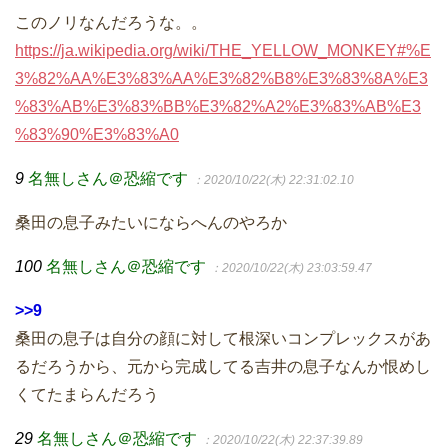
このノリなんだろうな。。
https://ja.wikipedia.org/wiki/THE_YELLOW_MONKEY#%E
3%82%AA%E3%83%AA%E3%82%B8%E3%83%8A%E3
%83%AB%E3%83%BB%E3%82%A2%E3%83%AB%E3
%83%90%E3%83%A0
9
名無しさん＠恐縮です
：2020/10/22(木) 22:31:02.10
桑田の息子みたいにならへんのやろか
100
名無しさん＠恐縮です
：2020/10/22(木) 23:03:59.47
>>9
桑田の息子は自分の顔に対して根深いコンプレックスがあ
るだろうから、元から完成してる吉井の息子なんか恨めし
くてたまらんだろう
29
名無しさん＠恐縮です
：2020/10/22(木) 22:37:39.89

.....

#### [WHAT YOU NEED TO DO]
Print every record above exactly as written, leaving out the pictures.

#### [PROBLEM SOLUTION]
このノリなんだろうな。。
https://ja.wikipedia.org/wiki/THE_YELLOW_MONKEY#%E
3%82%AA%E3%83%AA%E3%82%B8%E3%83%8A%E3
%83%AB%E3%83%BB%E3%82%A2%E3%83%AB%E3
%83%90%E3%83%A0
9
名無しさん＠恐縮です
：2020/10/22(木) 22:31:02.10
桑田の息子みたいにならへんのやろか
100
名無しさん＠恐縮です
：2020/10/22(木) 23:03:59.47
>>9
桑田の息子は自分の顔に対して根深いコンプレックスがあ
るだろうから、元から完成してる吉井の息子なんか恨めし
くてたまらんだろう
29
名無しさん＠恐縮です
：2020/10/22(木) 22:37:39.89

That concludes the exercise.